Our associations cooperated with the Department of Justice and the OEO in conducting the National Conference on Law and Poverty in June of last year. We believe that you would be especially interested in the conference's closing address by Mr. Lewis F. Powell, Jr., President of the American Bar Association, and offer a copy of Mr. Powell's remarks as Exhibit No. 4.

We are continuing the educational process through regional conferences cosponsored periodically in various parts of the country by the American Bar Association, the National Legal Aid and Defender Association, state and local bar associations, legal aid societies, and the Office of Economic Opportunity. The emphasis at these conferences is on practical "how-to-do-it" procedures. More than one hundred persons attended the first conference held in Chicago on March 19, drawing an attendance from five Midwestern states, Illinois, Indiana, Michigan, Ohio, and Wisconsin.

The second regional conference was conducted on March 24 and 25 in Austin, Texas. Jointly sponsoring this meeting were the State Bar of Texas, the American Bar Association, the University of Texas School of Law, and the Office of Economic Opportunity. More than two hundred persons from five states, Arkansas, Louisiana, New Mexico, Oklahoma, and Texas, attended.

On May 7, a similar conference was held in Portland, Oregon, under the sponsorship of the Oregon State Bar, the Multnomah County Bar Association, the American Bar Association, the Office of Economic Opportunity, and the National Legal Aid and Defender Association. A Southeastern conference is scheduled to be held next month in Atlanta, Georgia.
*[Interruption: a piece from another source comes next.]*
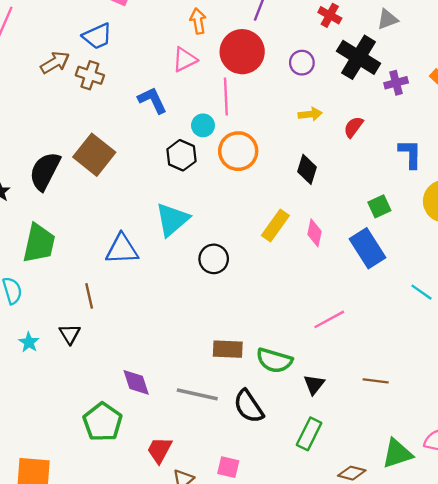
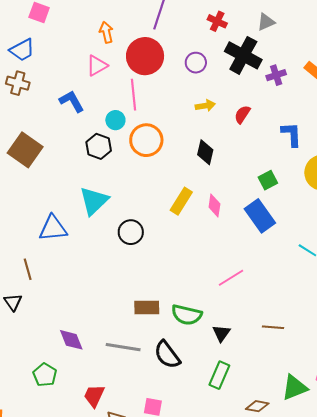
green pentagon: (103, 422) -> (45, 375), size x0.7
So that you will know of the wide range of subjects considered at these conferences, and the high calibre of the speakers, we are submitting the programs of each as Exhibit No. 5.
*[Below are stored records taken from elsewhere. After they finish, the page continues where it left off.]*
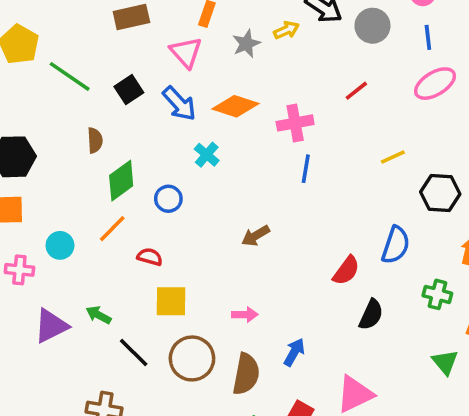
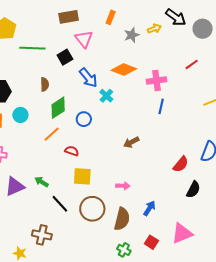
pink triangle: (186, 52) -> (84, 39), moved
green line: (70, 76) -> (32, 48), turned -35
blue arrow: (179, 104) -> (88, 78), moved
cyan circle: (60, 245) -> (20, 115), moved

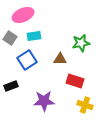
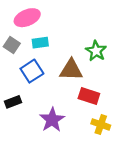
green star: (81, 43) -> (96, 51), turned -30
brown triangle: (60, 59) -> (71, 70), size x1.5
purple star: (44, 101) -> (52, 120), turned -30

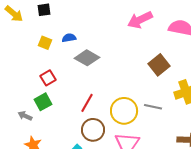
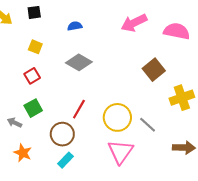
blue semicircle: (69, 38) -> (75, 26), moved
red square: (48, 78) -> (32, 76), moved
gray line: (153, 107) -> (148, 125), moved, turned 30
brown circle: (93, 130) -> (62, 134), moved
We have cited these specific examples of action by our organizations as evidence of the profession's strong desire to assure the success of the Legal Services Program of the Office of Economic Opportunity. High quality and effective legal services are absolutely vital to the success of the overall Economic Opportunity program.

The various publications of our respective organizations have given continued news coverage to the Legal Services Program. In these publications, state and local bar associations, legal aid societies and individual lawyers have been urged to participate in the development of federally financed programs and have been kept thoroughly up-to-date on the progress throughout the nation.

The American Bar Association and the National Legal Aid and Defender Association have provided technical assistance to those communities wishing it and the officers of all three of our organizations have been addressing lawyers throughout the country, urging that they utilize the assistance offered by the Office of Economic Opportunity.

II. THE ROLE OF LEGAL SERVICES IN ELIMINATING POVERTY

The question may be asked: How will legal services help people to lift themselves out of poverty? What possible practical result will come of legal services for those who cannot afford them?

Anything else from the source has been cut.